Google Just Made Voting Easier in the UK

Unless you’ve been hiding in a cabin with no Facebook or email, you’re intimately familiar with online petitions. These stirring pleas come from well-meaning friends and family and often represent important causes. They’re an easy route to activism: one click and you “sign” your name, signalling that you agree with the cause. But there’s always a followup step: would you be willing to contact your legislator and tell them how you feel?

Personally, if it’s a cause I agree with, I’m totally willing. After all, the influence of thousands of likes or online signatures remains relatively small, whereas direct contact from a constituent does have some political cache. But here’s the problem: who the heck is my legislator, and what’s their email?

That could be a question no one has to ask in the future—at least not in the United Kingdom. Google just rolled out an extremely useful new knowledge box in UK-based search results for terms like “UK ballot” or “UK election candidates.” It lets you enter your postcode and instantly find out who’s on the ballot.

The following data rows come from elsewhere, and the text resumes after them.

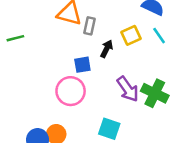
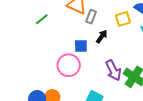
yellow square: (131, 35) -> (123, 19), moved
green line: (15, 38) -> (42, 19), moved, turned -32

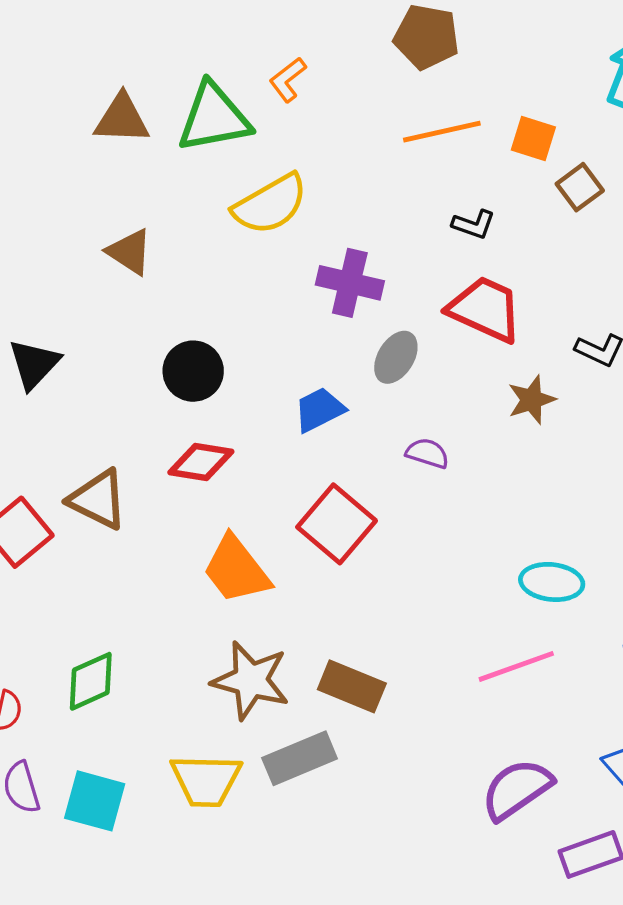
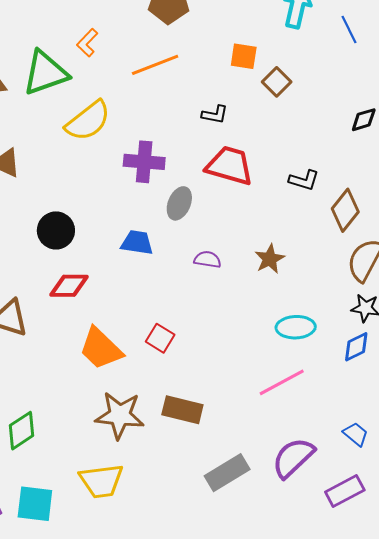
orange line: (442, 132) -> (155, 65), moved
brown star: (531, 400) -> (270, 259), moved
blue trapezoid: (319, 410) -> (137, 243), turned 44
red square: (337, 524) -> (160, 338), moved, size x0.6
gray rectangle: (300, 758) -> (227, 473), moved

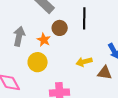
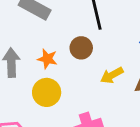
brown circle: (60, 28) -> (81, 48), moved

As you might guess from those keywords, the current intention of this knowledge graph box is strictly about upcoming elections. (The box also reminds you that election day is May 7.) It’s apparently meant to help voters find out who’s on the ballot in their area. Entering a postcode will show you all of your parliamentary candidates along with their party affiliation.

At present, the box doesn’t give you their contact information—although once you know their name it becomes much easier to find it. I would love to see this functionality expanded so that relevant search terms tell you your current representative and offer a link to their site. (I’d also love to see it cross the ocean to the US.)

At present, if you need to find out who represents you your options are limited. Depending on your state, the government website may be hard to navigate. Other websites may offer the same information in an easier format, but it’s hard to be sure how up to date they are. Google is obviously scraping this information anyway, and I’m a little surprised a “find your Congressperson” knowledge graph doesn’t already exist.

(To make sure, I just tried a few search terms including “Georgia senators,” “who is my senator,” and “who is my representative”—no dice. The Georgia senator search does bring up a knowledge box with info about the state and its government, but no option to look up who represents your area.)

Still, the new functionality in Europe will probably be replicated for future US elections and from there it’s not much of a jump to add a current representative lookup.

Which means we’ll all have one less excuse to ignore those petitions.